• **Your task**
Repeat the lines below exactly as they appear, but leave out the images.

(Entries taken from a collection)

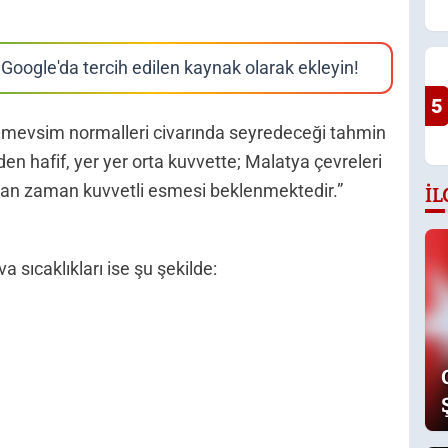
Google'da tercih edilen kaynak olarak ekleyin!
5
n mevsim normalleri civarında seyredeceği tahmin
en hafif, yer yer orta kuvvette; Malatya çevreleri
man zaman kuvvetli esmesi beklenmektedir.”
İL
a sıcaklıkları ise şu şekilde:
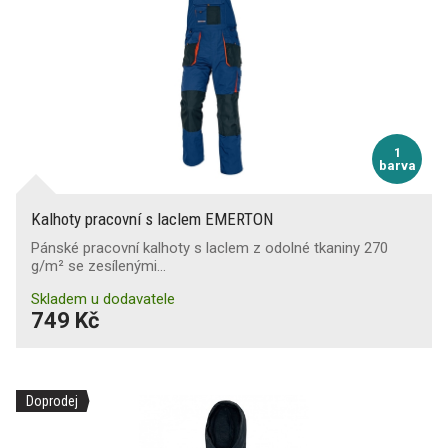
1
barva
Kalhoty pracovní s laclem EMERTON
Pánské pracovní kalhoty s laclem z odolné tkaniny 270
g/m² se zesílenými…
Skladem u dodavatele
749 Kč
Doprodej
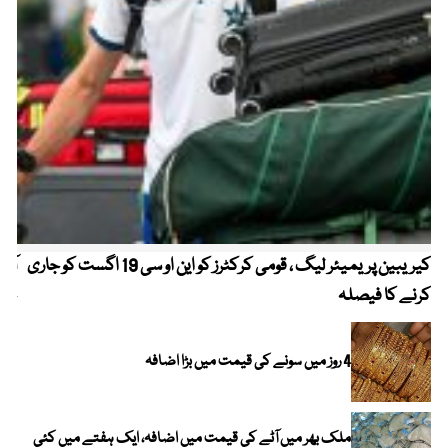
کیریبین پریمیئر لیگ ، قومی کرکٹرز کو این او سی 19 اگست کو جاری
آز
کرنے کا فیصلہ
چھی
4 روز میں سونے کی قیمت میں بڑا اضافہ
ملک بھر میں آٹے کی قیمت میں اضافہ، ایک ہفتے میں کئی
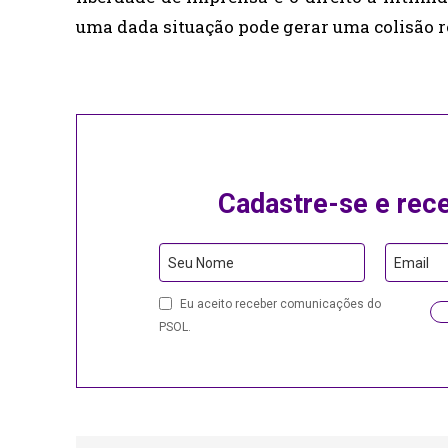
uma dada situação pode gerar uma colisão re
Cadastre-se e rec
Seu Nome
Email
Email
Eu aceito receber comunicações do
PSOL.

• **Solution**
Google'da tercih edilen kaynak olarak ekleyin!
5
n mevsim normalleri civarında seyredeceği tahmin
en hafif, yer yer orta kuvvette; Malatya çevreleri
man zaman kuvvetli esmesi beklenmektedir.”
İL
a sıcaklıkları ise şu şekilde:
1
barva
Kalhoty pracovní s laclem EMERTON
Pánské pracovní kalhoty s laclem z odolné tkaniny 270
g/m² se zesílenými…
Skladem u dodavatele
749 Kč
Doprodej
کیریبین پریمیئر لیگ ، قومی کرکٹرز کو این او سی 19 اگست کو جاری
آز
کرنے کا فیصلہ
چھی
4 روز میں سونے کی قیمت میں بڑا اضافہ
ملک بھر میں آٹے کی قیمت میں اضافہ، ایک ہفتے میں کئی
uma dada situação pode gerar uma colisão re
Cadastre-se e rec
Seu Nome
Email
Email
Eu aceito receber comunicações do
PSOL.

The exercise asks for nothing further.